> **What you should do**
Write out all the material verbatim, line by line.

.....

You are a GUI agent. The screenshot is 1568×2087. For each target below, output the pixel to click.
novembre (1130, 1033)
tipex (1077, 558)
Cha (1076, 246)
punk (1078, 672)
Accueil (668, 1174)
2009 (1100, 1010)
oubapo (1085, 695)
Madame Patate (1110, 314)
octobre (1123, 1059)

.....

> **Written solution**
You are a GUI agent. The screenshot is 1568×2087. For each target below, output the pixel to click.
novembre (1130, 1033)
tipex (1077, 558)
Cha (1076, 246)
punk (1078, 672)
Accueil (668, 1174)
2009 (1100, 1010)
oubapo (1085, 695)
Madame Patate (1110, 314)
octobre (1123, 1059)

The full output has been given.